◆ Work instruction:
The task calls for each line of the records below in which the word "Nieuwe" appears.

◆ Given entries:
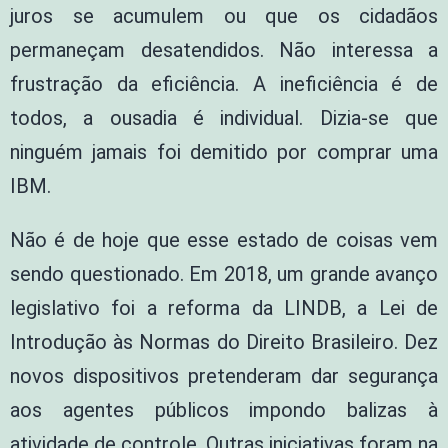
juros se acumulem ou que os cidadãos
permaneçam desatendidos. Não interessa a
frustração da eficiência. A ineficiência é de
todos, a ousadia é individual. Dizia-se que
ninguém jamais foi demitido por comprar uma
IBM.
Não é de hoje que esse estado de coisas vem
sendo questionado. Em 2018, um grande avanço
legislativo foi a reforma da LINDB, a Lei de
Introdução às Normas do Direito Brasileiro. Dez
novos dispositivos pretenderam dar segurança
aos agentes públicos impondo balizas à
atividade de controle. Outras iniciativas foram na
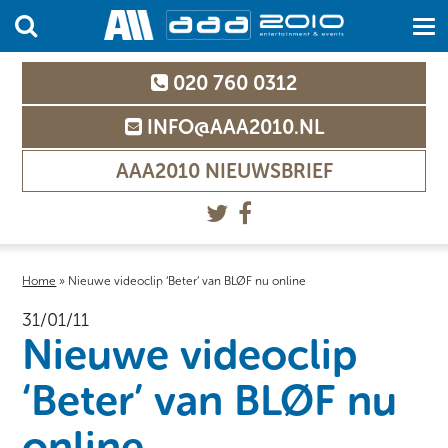
020 760 0312
INFO@AAA2010.NL
AAA2010 NIEUWSBRIEF
Home
»
Nieuwe videoclip ‘Beter’ van BLØF nu online
31/01/11
Nieuwe videoclip
‘Beter’ van BLØF nu
online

◆ Written solution:
Nieuwe videoclip ‘Beter’ van BLØF nu online
Nieuwe videoclip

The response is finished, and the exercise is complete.